We’ve entered into an alternate dimension: The Cardinals are the home team at Wrigley Field
The St. Louis Cardinals missed so many baseball games thanks to a COVID-19 outbreak in their clubhouse that they now have to play home games away from their friendly confines of Busch Stadium. With yet another doubleheader on their slate on Monday, the Cards had a rare home-away split with the Chicago Cubs. Thankfully, no one had to make the near five-hour drive from St. Louis to Wrigleyville.
For the first time since 1898, the Cardinals were the home team for a game in Chicago. For scheduling reasons, the Cubs hit first in their own empty stadium, proving once and for all how weird baseball is in 2020.
So, why were the Cardinals the home team at Wrigley Field?
The Cardinals, like every MLB team, were supposed to get in 30 home games in the shortened 60-game regular season. Now, having missed two weeks of action limits the number of home dates available, meaning the Cards will just have to make due with a couple road contests in unfamiliar territory. In a season without fans, that shouldn’t be as tough as usual.

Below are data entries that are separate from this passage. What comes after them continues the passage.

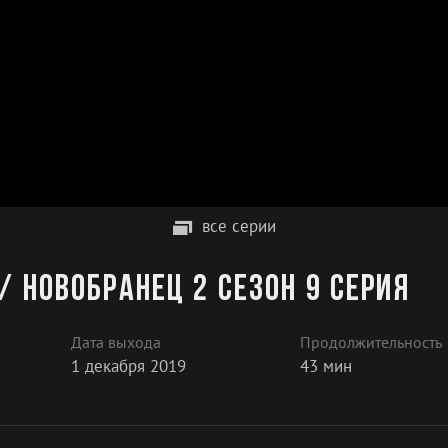
все серии
/ Новобранец 2 сезон 9 серия
Дата выхода
Продолжительность
1 декабря 2019
43 мин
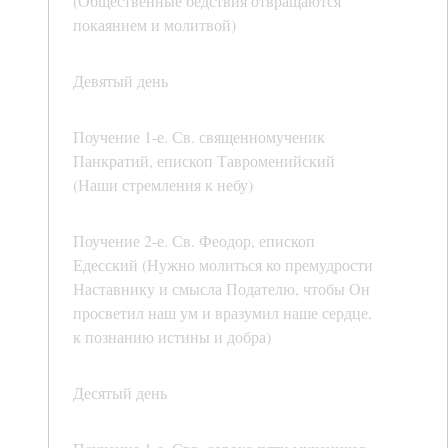
(Общественные бедствия отвращаются
покаянием и молитвой)
Девятый день
Поучение 1-е. Св. священномученик
Панкратий, епископ Тавроменийский
(Наши стремления к небу)
Поучение 2-е. Св. Феодор, епископ
Едесский (Нужно молиться ко премудрости
Наставнику и смысла Подателю, чтобы Он
просветил наш ум и вразумил наше сердце,
к познанию истины и добра)
Десятый день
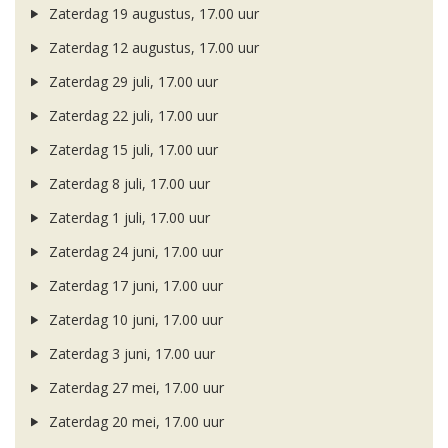
Zaterdag 19 augustus, 17.00 uur
Zaterdag 12 augustus, 17.00 uur
Zaterdag 29 juli, 17.00 uur
Zaterdag 22 juli, 17.00 uur
Zaterdag 15 juli, 17.00 uur
Zaterdag 8 juli, 17.00 uur
Zaterdag 1 juli, 17.00 uur
Zaterdag 24 juni, 17.00 uur
Zaterdag 17 juni, 17.00 uur
Zaterdag 10 juni, 17.00 uur
Zaterdag 3 juni, 17.00 uur
Zaterdag 27 mei, 17.00 uur
Zaterdag 20 mei, 17.00 uur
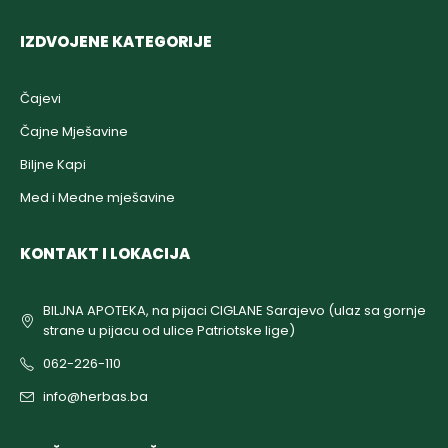
IZDVOJENE KATEGORIJE
Čajevi
Čajne Mješavine
Biljne Kapi
Med i Medne mješavine
KONTAKT I LOKACIJA
BILJNA APOTEKA, na pijaci CIGLANE Sarajevo (ulaz sa gornje
strane u pijacu od ulice Patriotske lige)
062-226-110
info@herbas.ba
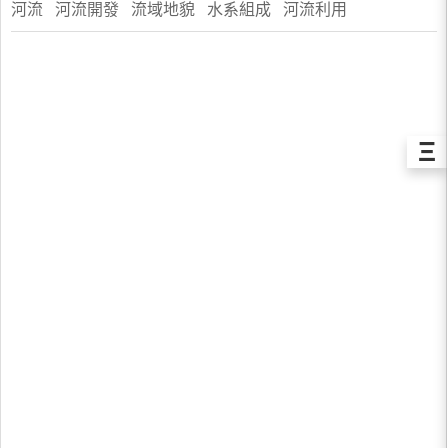
河流 河流開發 流域地貌 水系組成 河流利用
Ξ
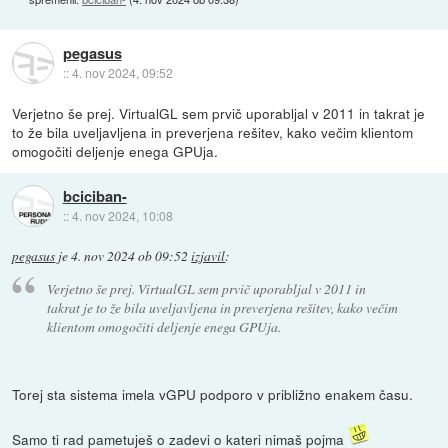
pegasus
::
4. nov 2024, 09:52
Verjetno še prej. VirtualGL sem prvič uporabljal v 2011 in takrat je
to že bila uveljavljena in preverjena rešitev, kako večim klientom
omogočiti deljenje enega GPUja.
bciciban-
::
4. nov 2024, 10:08
pegasus
je
4. nov 2024 ob 09:52
izjavil
:
Verjetno še prej. VirtualGL sem prvič uporabljal v 2011 in
takrat je to že bila uveljavljena in preverjena rešitev, kako večim
klientom omogočiti deljenje enega GPUja.
Torej sta sistema imela vGPU podporo v približno enakem času.
Samo ti rad pametuješ o zadevi o kateri nimaš pojma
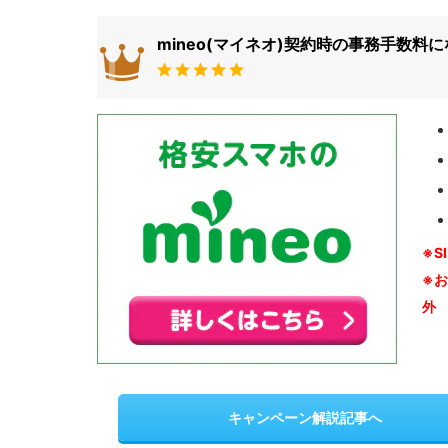
mineo(マイネオ)契約時の事務手数料
※S
※
外
キャンペーン解説記事へ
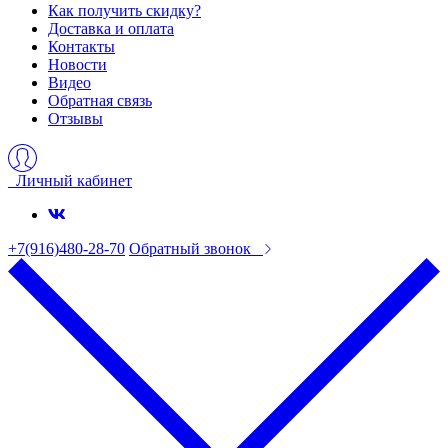
Как получить скидку?
Доставка и оплата
Контакты
Новости
Видео
Обратная связь
Отзывы
Личный кабинет
+7(916)480-28-70
Обратный звонок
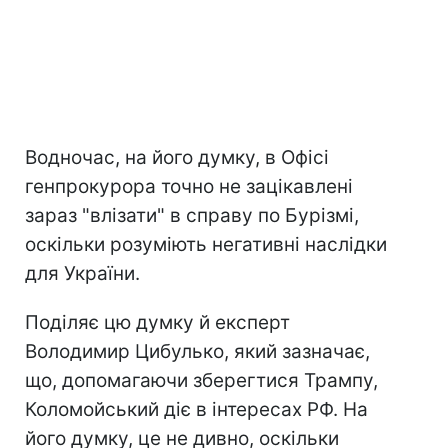
Водночас, на його думку, в Офісі
генпрокурора точно не зацікавлені
зараз "влізати" в справу по Бурізмі,
оскільки розуміють негативні наслідки
для України.
Поділяє цю думку й експерт
Володимир Цибулько, який зазначає,
що, допомагаючи зберегтися Трампу,
Коломойський діє в інтересах РФ. На
його думку, це не дивно, оскільки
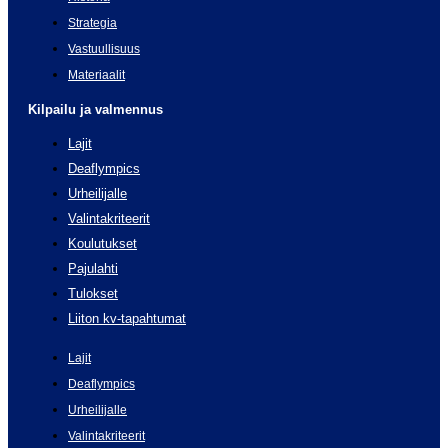
Strategia
Vastuullisuus
Materiaalit
Kilpailu ja valmennus
Lajit
Deaflympics
Urheilijalle
Valintakriteerit
Koulutukset
Pajulahti
Tulokset
Liiton kv-tapahtumat
Lajit
Deaflympics
Urheilijalle
Valintakriteerit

It’s the first time the Cubs bat first in their own ballpark since July 16, 1908 against the New York Giants. The rule that a home team must bat in the bottom of the inning wasn’t implemented until around 1950, per baseball historians. Thus, such a decision could have been determined by something as simple as a coin flip. Yes, really.
Despite playing ten less games than their competition, the Cardinals are well within striking distance in the NL Central, assuming they keep winning. Entering the night, St. Louis was just 3.5 games behind the Cubs, and can narrow that gap very quickly this week with a four-game series on the North Side of Chicago.